Es erlauft den Usern auch das Uploaden von Videos und Bildern. Jeder User soll max. 
1GB Speicherplatz bereitgestellt bekommen.

Wir rechnen zu beginn mit 10.000 Usern Tendenz steigend. Ich persönlich habe noch keinen
Webserver gesehen der das anbietet, nur diese All inclusiv Hosting Angebote aus Übersee,
die Unlimited Webspace versprechen (siehe: http://bit.ly/bZSIQu)

Ich würde mich über einen Erfahrungsaustausch mit Ihnen freuen
Markus


----------



## fUnKuCh3n (10. März 2010)

Mit einem Hostingpaket wirst du da gar nicht weit kommen,
dedizierte Server wohl eher, vllt sogar nen Cluster bzw nen SAN als Speicherlösung, also würde ich mich ganz schnell von 10$-20$ im Monat verabschieden!

Deine vermutungen liegen aber auch sehr hoch muss ich sagen, warum nicht erstmal klein Anfangen und auf Skalierbarkeit setzen und bei steigendem Benutzeraufkommen
einfach die Kapazität erhöhen

Gruß Sascha


----------



## freistil (10. März 2010)

Nein, mit $20 im Monat ist kaum eine Web-Anwendung zu bauen, deren Speicherplatzbedarf und Traffic in die Terabytes geht. Da geht es schon eher um mehrere Hundert bis Tausend Euro im Monat.
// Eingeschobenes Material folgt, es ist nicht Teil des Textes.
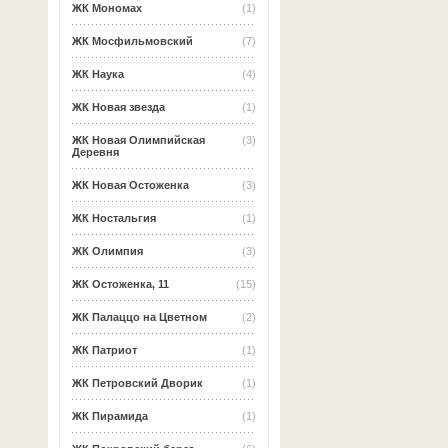
ЖК Мономах
(1)
ЖК Мосфильмовский
(7)
ЖК Наука
(4)
ЖК Новая звезда
(1)
ЖК Новая Олимпийская
(3)
Деревня
ЖК Новая Остоженка
(3)
ЖК Ностальгия
(1)
ЖК Олимпия
(3)
ЖК Остоженка, 11
(15)
ЖК Палаццо на Цветном
(2)
ЖК Патриот
(1)
ЖК Петровский Дворик
(1)
ЖК Пирамида
(1)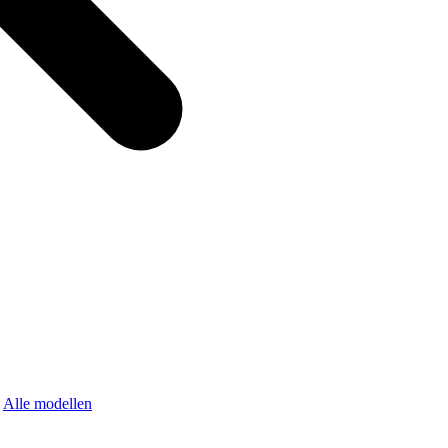
Alle modellen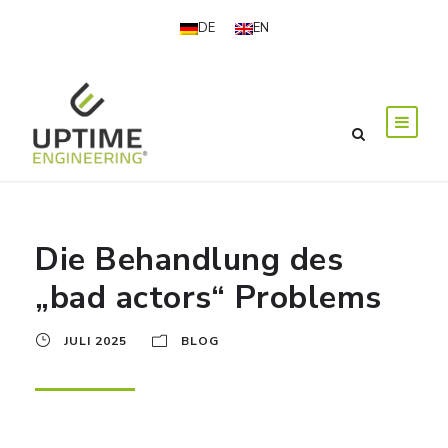
DE
EN
Die Behandlung des
„bad actors“ Problems
JULI 2025
BLOG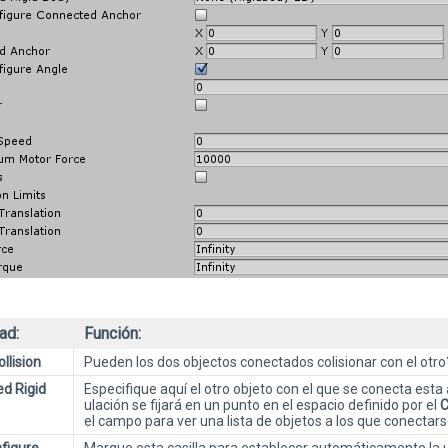
ad:
Función:
llision
Pueden los dos objectos conectados colisionar con el otro? 
d Rigid
Especifique aquí el otro objeto con el que se conecta esta
ulación se fijará en un punto en el espacio definido por el
C
el campo para ver una lista de objetos a los que conectars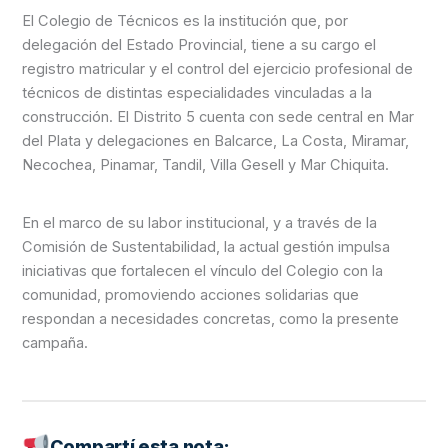
El Colegio de Técnicos es la institución que, por
delegación del Estado Provincial, tiene a su cargo el
registro matricular y el control del ejercicio profesional de
técnicos de distintas especialidades vinculadas a la
construcción. El Distrito 5 cuenta con sede central en Mar
del Plata y delegaciones en Balcarce, La Costa, Miramar,
Necochea, Pinamar, Tandil, Villa Gesell y Mar Chiquita.
En el marco de su labor institucional, y a través de la
Comisión de Sustentabilidad, la actual gestión impulsa
iniciativas que fortalecen el vínculo del Colegio con la
comunidad, promoviendo acciones solidarias que
respondan a necesidades concretas, como la presente
campaña.
Compartí esta nota:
Wer das ernsthaft angehen will, muss die dafür nötige Infrastruktur jedoch nicht selbst aufbauen und betreiben: Freistil-Consulting (http://www.freistil-consulting.de) hat sich auf große Drupal-Websites spezialisiert und wird ab April entsprechend skalierbare Drupal-Cluster anbieten. Bei Interesse einfach E-Mail an jochen@freistil-consulting.de.

Gruß,
  Jochen


----------



## lubino (13. März 2010)

Danke fuer die hilfreichen Informationen. Koennen sie mir unverbintlich auch weitere Anbieter nennen?


----------



## CPoly (13. März 2010)

Wenn es nur um Speicherplatz und Traffic geht, möchte ich mal Amazon S3 in den Raum werfen. Du bekommst unbegrenzten Speicherplatz und Traffic, alle Dateien werden dreifach redundant gespeichert und das ganze skaliert "on the fly" praktisch unbegrenzt. Was wünscht man sich mehr?
Große namenhafte Webseiten setzen auf Amazon S3 und speichern teilweise mehrere Petabyte an Daten (Die Quelle dazu kann ich gerade leider nicht finden, aber Vimeo z.b. speichert dort auch Daten).
Link: http://aws.amazon.com/s3/


----------